La vente de cette Vacheron & Constantin en or 18 carats vers 1948 s’inscrit dans un contexte où la maison elle‑même organise la rareté de son patrimoine avec le programme « Les Collectionneurs », itinérant en France entre mai et juillet 2026 et en Suisse entre juillet et septembre 2026, qui propose une sélection restreinte de pièces vintage révisées et garanties par la manufacture. En parallèle de ce canal ultra‑curaté où les prix s’alignent sur la cote dite « officielle », le marché des enchères continue de livrer des habillées en or des années 1940‑1950 à des niveaux bien inférieurs, créant un écart concret entre le discours muséal de Vacheron Constantin et ce que paie effectivement un collectionneur averti pour une simple trois aiguilles signée Vacheron & Constantin.
Sur le terrain des prix, les données de plateformes de cote et de marchands spécialisés montrent que les Vacheron Constantin d’occasion se situent le plus souvent dans une fourchette 12 000 à 80 000 euros, avec une médiane autour de 31 000 euros pour les modèles historiques les plus recherchés, tandis que les montres habillées en or des années 1950‑1960 se négocient fréquemment entre 6 500 et 12 900 euros. À l’intérieur de ce spectre, une montre en or de la fin des années 1940 adjugée 4 000 dollars se place clairement dans la partie basse de la courbe, et signale que le marché n’a pas encore aligné la valeur des simples heures‑minutes‑secondes d’époque sur celle des chronographes iconiques ou des 222, dont les prix dépassent régulièrement 80 000 euros.
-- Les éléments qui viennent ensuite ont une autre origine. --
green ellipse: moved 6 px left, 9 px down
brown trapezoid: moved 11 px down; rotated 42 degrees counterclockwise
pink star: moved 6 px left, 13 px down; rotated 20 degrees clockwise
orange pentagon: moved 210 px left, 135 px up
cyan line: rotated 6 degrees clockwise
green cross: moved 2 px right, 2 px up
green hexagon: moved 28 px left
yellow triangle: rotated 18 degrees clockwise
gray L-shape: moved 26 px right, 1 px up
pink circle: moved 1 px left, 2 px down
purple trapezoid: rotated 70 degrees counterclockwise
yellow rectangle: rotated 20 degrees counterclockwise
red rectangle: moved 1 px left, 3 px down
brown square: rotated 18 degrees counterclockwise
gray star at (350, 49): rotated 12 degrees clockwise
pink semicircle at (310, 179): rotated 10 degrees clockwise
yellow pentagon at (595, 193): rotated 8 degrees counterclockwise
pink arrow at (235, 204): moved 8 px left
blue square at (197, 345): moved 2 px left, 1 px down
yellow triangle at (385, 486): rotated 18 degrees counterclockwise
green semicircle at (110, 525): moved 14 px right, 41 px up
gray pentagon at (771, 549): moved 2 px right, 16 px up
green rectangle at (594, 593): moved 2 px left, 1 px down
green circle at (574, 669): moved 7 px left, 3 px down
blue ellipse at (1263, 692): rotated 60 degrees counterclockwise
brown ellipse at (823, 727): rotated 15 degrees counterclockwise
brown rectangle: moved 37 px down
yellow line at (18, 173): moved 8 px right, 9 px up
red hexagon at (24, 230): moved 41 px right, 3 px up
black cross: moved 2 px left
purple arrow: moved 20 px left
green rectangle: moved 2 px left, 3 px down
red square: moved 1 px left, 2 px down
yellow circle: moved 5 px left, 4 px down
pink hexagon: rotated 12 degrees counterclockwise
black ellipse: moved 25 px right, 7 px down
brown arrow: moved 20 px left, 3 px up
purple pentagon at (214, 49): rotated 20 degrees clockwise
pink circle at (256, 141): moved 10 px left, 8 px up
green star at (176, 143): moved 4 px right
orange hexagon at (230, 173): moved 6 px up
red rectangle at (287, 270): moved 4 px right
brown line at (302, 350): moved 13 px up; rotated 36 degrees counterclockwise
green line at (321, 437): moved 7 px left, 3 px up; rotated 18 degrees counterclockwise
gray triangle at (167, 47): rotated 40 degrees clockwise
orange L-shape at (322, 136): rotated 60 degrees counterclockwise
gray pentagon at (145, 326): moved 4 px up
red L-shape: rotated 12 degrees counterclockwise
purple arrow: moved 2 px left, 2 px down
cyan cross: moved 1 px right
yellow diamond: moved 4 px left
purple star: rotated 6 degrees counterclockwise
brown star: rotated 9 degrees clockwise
Pour qui connaît la hiérarchie interne de la gamme historique, ce delta de prix matérialise une opportunité : le segment des habillées « anonymes » en or reste le maillon faible de la chaîne Vacheron, donc le plus intéressant à travailler série par série plutôt qu’au coup de cœur.
L’enchère du 16 septembre 2026 intervient aussi dans une séquence où les maisons de ventes européennes multiplient les vacations consacrées aux montres, avec des dates rapprochées à Milan, Bruxelles ou Monaco, ce qui a tendance à lisser les résultats sur les références moins spéculatives. Dans ce flux continu de Vacheron contemporaines et de sportives en acier, la petite montre en or des années 1940 se retrouve mécaniquement noyée, ce qui explique des estimations souvent modestes pour des pièces pourtant d’une qualité de fabrication sans commune mesure avec l’entrée de gamme actuelle. Pour Le Remontoir, c’est précisément ce décalage entre la visibilité médiatique des « blockbusters » et la discrétion de ces habillées qui fait sens : 4 000 dollars n’est pas un prix « bas » par hasard, c’est le symptôme d’un marché qui n’a pas encore pris le temps de re‑documenter et re‑valoriser systématiquement ces références peu glamour mais extrêmement cohérentes historiquement.
Enfin, la comparaison avec les prix que l’on observe chez les marchands parisiens ou sur les plateformes spécialisées en ligne confirme que la salle des ventes reste aujourd’hui le canal le plus efficace pour qui sait lire un catalogue : là où une Vacheron Constantin vintage en or rose des années 1950 peut être affichée au‑delà de 10 000 euros en boutique, la même typologie de pièce passe à moins de la moitié en enchère lorsque le descriptif reste générique et que la référence n’est pas mise en récit. Le cas de cette Vacheron & Constantin circa 1948 vendue 4 000 dollars illustre donc une réalité très concrète pour un passionné : tant que la granularité sur les références habillées d’après‑guerre n’a pas rejoint celle des grandes icônes sportives, le marché continuera à « brader » des montres qui auraient toute légitimité à rejoindre le cœur d’une collection Vacheron historique bien pensée.